TASK TO CARRY OUT » Please output all of the entries exactly and omit any images they hold.

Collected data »
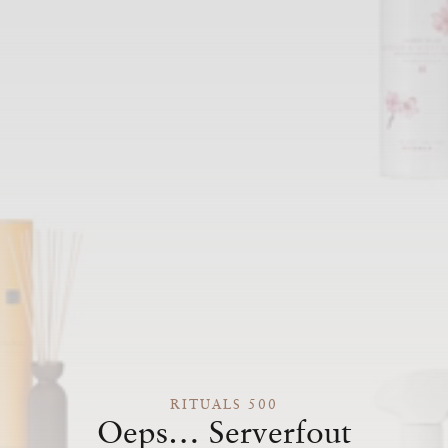
RITUALS 500
Oeps… Serverfout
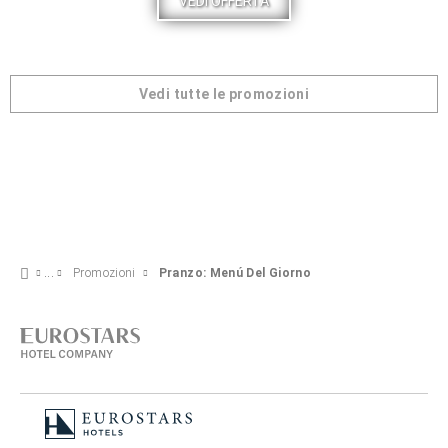
VEDI OFFERTA
Vedi tutte le promozioni
Promozioni
Pranzo: Menú Del Giorno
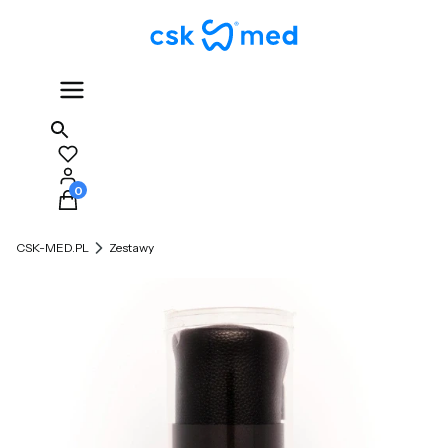
Produkty w koszyku: 0. Zobacz szczegóły
CSK-MED.PL
Zestawy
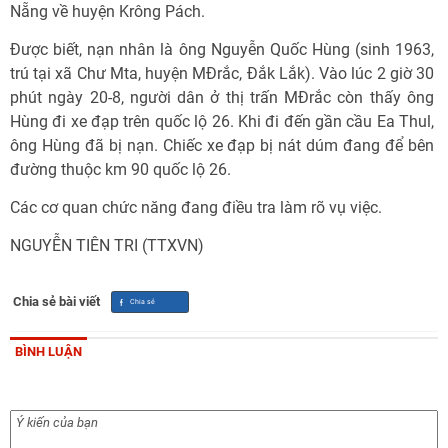
Nẵng về huyện Krông Pách.
Được biết, nạn nhân là ông Nguyễn Quốc Hùng (sinh 1963,
trú tại xã Chư Mta, huyện MĐrắc, Đắk Lắk). Vào lúc 2 giờ 30
phút ngày 20-8, người dân ở thị trấn MĐrắc còn thấy ông
Hùng đi xe đạp trên quốc lộ 26. Khi đi đến gần cầu Ea Thul,
ông Hùng đã bị nạn. Chiếc xe đạp bị nát dúm đang để bên
đường thuộc km 90 quốc lộ 26.
Các cơ quan chức năng đang điều tra làm rõ vụ việc.
NGUYỄN TIÊN TRI (TTXVN)
Chia sẻ bài viết
BÌNH LUẬN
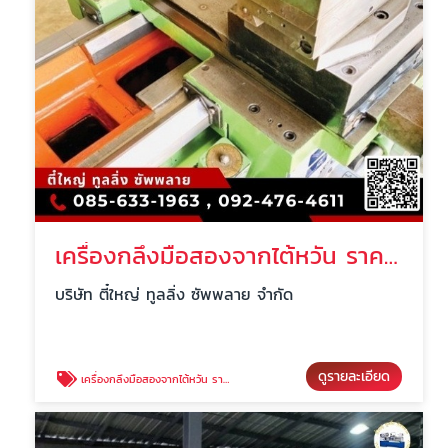
เครื่องกลึงมือสองจากไต้หวัน ราคาถูก นครปฐม
บริษัท ตี๋ใหญ่ ทูลลิ่ง ซัพพลาย จำกัด
ดูรายละเอียด
เครื่องกลึงมือสองจากไต้หวัน ราคาถูก นครปฐม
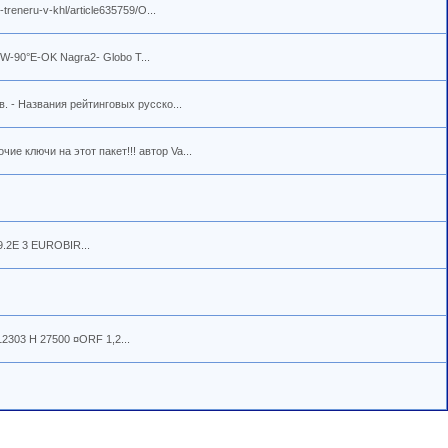
reneru-v-khl/article635759/О...
°W-90°E-OK Nagra2- Globo T...
 - Названия рейтинговых русско...
е ключи на этот пакет!!! автор Va...
19.2E 3 EUROBIR...
12303 H 27500 ¤ORF 1,2...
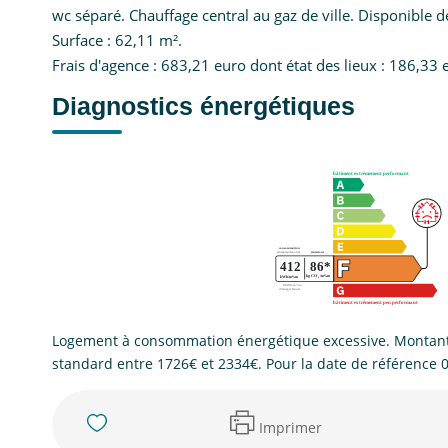
wc séparé. Chauffage central au gaz de ville. Disponible de
Surface : 62,11 m².
Frais d'agence : 683,21 euro dont état des lieux : 186,33 
Diagnostics énergétiques
Logement à consommation énergétique excessive. Montant
standard entre 1726€ et 2334€. Pour la date de référence 
Imprimer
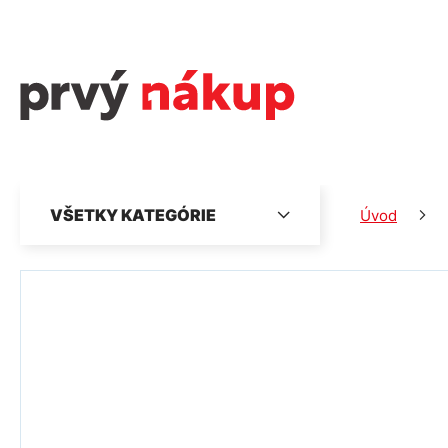
VŠETKY KATEGÓRIE
Úvod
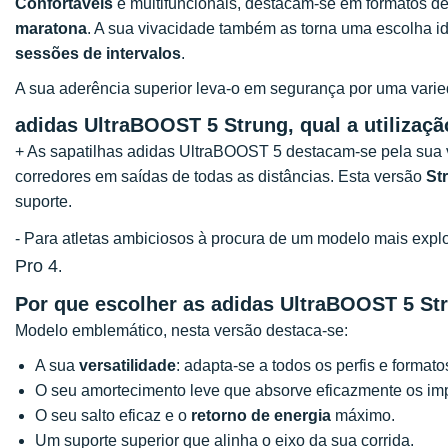
Confortáveis
e multifuncionais, destacam-se em formatos de 
maratona
. A sua vivacidade também as torna uma escolha id
sessões de intervalos
.
A sua aderência superior leva-o em segurança por uma varied
adidas UltraBOOST 5 Strung, qual a utilizaç
+ As sapatilhas adidas UltraBOOST 5 destacam-se pela sua v
corredores em saídas de todas as distâncias. Esta versão
St
suporte.
- Para atletas ambiciosos à procura de um modelo mais exp
Pro 4
.
Por que escolher as adidas UltraBOOST 5 St
Modelo emblemático, nesta versão destaca-se:
A sua
versatilidade
: adapta-se a todos os perfis e formato
O seu amortecimento leve que absorve eficazmente os imp
O seu salto eficaz e o
retorno de energia
máximo.
Um suporte superior que alinha o eixo da sua corrida.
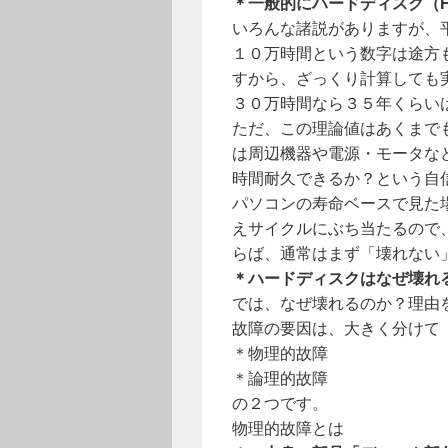
＊一般的にハードディスク（
いろんな諸説がありますが、
１０万時間という数字は途方
すから、ざっくり計算しても
３０万時間なら３５年くらい
ただ、この理論値はあくまで
は周辺機器や電源・モータな
時間耐久できるか？という自
パソコンの寿命ベースで見た
えサイクルにぶち当たるので
らば、通常はまず「壊れない
＊ハードディスクはなぜ壊れ
では、なぜ壊れるのか？理由
故障の要因は、大きく分けて
＊物理的故障
＊論理的故障
の２つです。
物理的故障とは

RESULT OF THIS TASK »
RITUALS 500
Oeps… Serverfout
VEDI OFFERTA
Vedi tutte le promozioni
Promozioni
Pranzo: Menú Del Giorno
Produkty w koszyku: 0. Zobacz szczegóły
CSK-MED.PL
Zestawy
Nẵng về huyện Krông Pách.
Được biết, nạn nhân là ông Nguyễn Quốc Hùng (sinh 1963,
trú tại xã Chư Mta, huyện MĐrắc, Đắk Lắk). Vào lúc 2 giờ 30
phút ngày 20-8, người dân ở thị trấn MĐrắc còn thấy ông
Hùng đi xe đạp trên quốc lộ 26. Khi đi đến gần cầu Ea Thul,
ông Hùng đã bị nạn. Chiếc xe đạp bị nát dúm đang để bên
đường thuộc km 90 quốc lộ 26.
Các cơ quan chức năng đang điều tra làm rõ vụ việc.
NGUYỄN TIÊN TRI (TTXVN)
Chia sẻ bài viết
BÌNH LUẬN
เครื่องกลึงมือสองจากไต้หวัน ราคาถูก นครปฐม
บริษัท ตี๋ใหญ่ ทูลลิ่ง ซัพพลาย จำกัด
ดูรายละเอียด
เครื่องกลึงมือสองจากไต้หวัน ราคาถูก นครปฐม
reneru-v-khl/article635759/О...
°W-90°E-OK Nagra2- Globo T...
 - Названия рейтинговых русско...
е ключи на этот пакет!!! автор Va...
19.2E 3 EUROBIR...
12303 H 27500 ¤ORF 1,2...
wc séparé. Chauffage central au gaz de ville. Disponible de
Surface : 62,11 m².
Frais d'agence : 683,21 euro dont état des lieux : 186,33 
Diagnostics énergétiques
Logement à consommation énergétique excessive. Montant
standard entre 1726€ et 2334€. Pour la date de référence 
Imprimer
VŠETKY KATEGÓRIE
Úvod
Confortáveis
e multifuncionais, destacam-se em formatos de 
maratona
. A sua vivacidade também as torna uma escolha id
sessões de intervalos
.
A sua aderência superior leva-o em segurança por uma varied
adidas UltraBOOST 5 Strung, qual a utilizaç
+ As sapatilhas adidas UltraBOOST 5 destacam-se pela sua v
corredores em saídas de todas as distâncias. Esta versão
St
suporte.
- Para atletas ambiciosos à procura de um modelo mais exp
Pro 4
.
Por que escolher as adidas UltraBOOST 5 St
Modelo emblemático, nesta versão destaca-se:
A sua
versatilidade
: adapta-se a todos os perfis e formato
O seu amortecimento leve que absorve eficazmente os imp
O seu salto eficaz e o
retorno de energia
máximo.
Um suporte superior que alinha o eixo da sua corrida.
＊一般的にハードディスク（
いろんな諸説がありますが、
１０万時間という数字は途方
すから、ざっくり計算しても
３０万時間なら３５年くらい
ただ、この理論値はあくまで
は周辺機器や電源・モータな
時間耐久できるか？という自
パソコンの寿命ベースで見た
えサイクルにぶち当たるので
らば、通常はまず「壊れない
＊ハードディスクはなぜ壊れ
では、なぜ壊れるのか？理由
故障の要因は、大きく分けて
＊物理的故障
＊論理的故障
の２つです。
物理的故障とは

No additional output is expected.